A volatile day on Wall Street as debt fears spread to Italy, and a new super bank for the super rich. Kris Kridel of WBBM Newsradio 780 joins us to discuss those stories and more top business headlines on Chicago Tonight at 7:00 pm.
The economies of different countries, even ones across the ocean, are intrinsically linked. Here’s what you need to know about the European economy crisis, and what effects it may have back home.
The five countries to watch are Portugal, Ireland, Italy, Greece and Spain. These five are in the most financial trouble and are suffering from the most government debt.
It is important to understand that one country’s financial crisis, if not insulated, can quickly spread to neighboring countries and even across the globe. In the event of a European economic collapse, the U.S. is also likely to feel aftershocks for several reasons.
Over 20 percent of U.S. exports go to Europe – and a decline in European need for U.S. products could mean a drop in sales and loss in revenue on our end. Our banks are linked to banks in trouble overseas, and U.S. investments are similarly entwined.
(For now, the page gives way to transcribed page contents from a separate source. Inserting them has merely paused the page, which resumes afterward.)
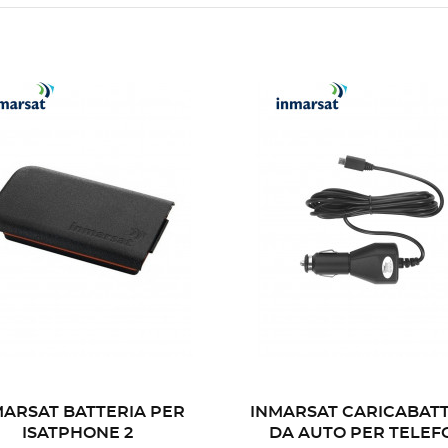
MARSAT BATTERIA PER
INMARSAT CARICABAT
ISATPHONE 2
DA AUTO PER TELEF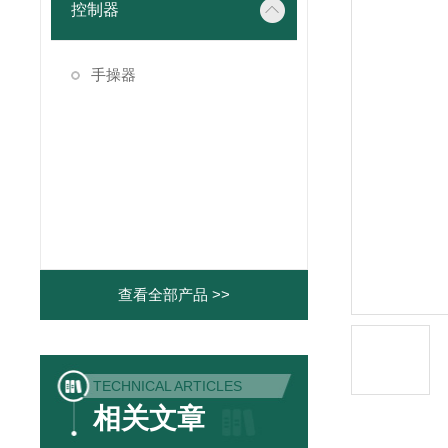
控制器
手操器
查看全部产品 >>
TECHNICAL ARTICLES
相关文章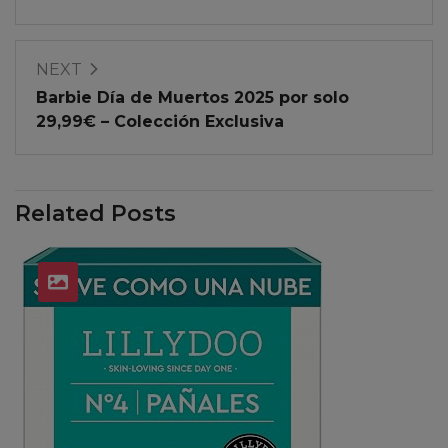
NEXT
Barbie Día de Muertos 2025 por solo
29,99€ – Colección Exclusiva
Related Posts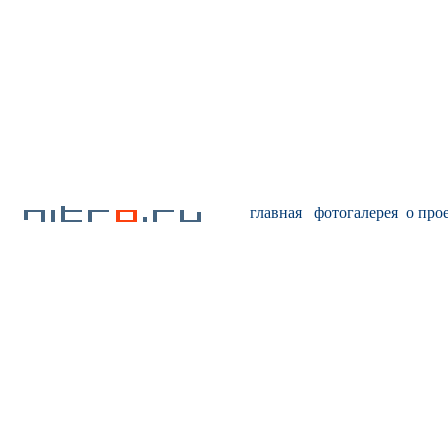
главная
фотогалерея
о про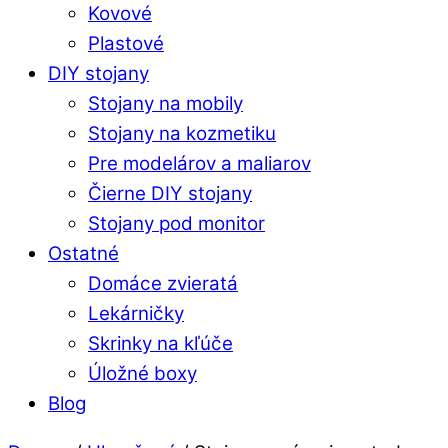
Kovové
Plastové
DIY stojany
Stojany na mobily
Stojany na kozmetiku
Pre modelárov a maliarov
Čierne DIY stojany
Stojany pod monitor
Ostatné
Domáce zvieratá
Lekárničky
Skrinky na kľúče
Úložné boxy
Blog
Simply: if they’re in trouble, we might be as well.
Ultimately, widespread problems arise from doubts as much as actual debt, when investors and consumers begin to feel insecure about their investment and purchasing decisions.
In a recent NPR interview, Wall Street Journal reporter Sudeep Reddy explained the psychology behind the issue: “There's a fear that the problems tied to the debt will bring down the banks and bring down the financial system in a way that cascades around the world again.”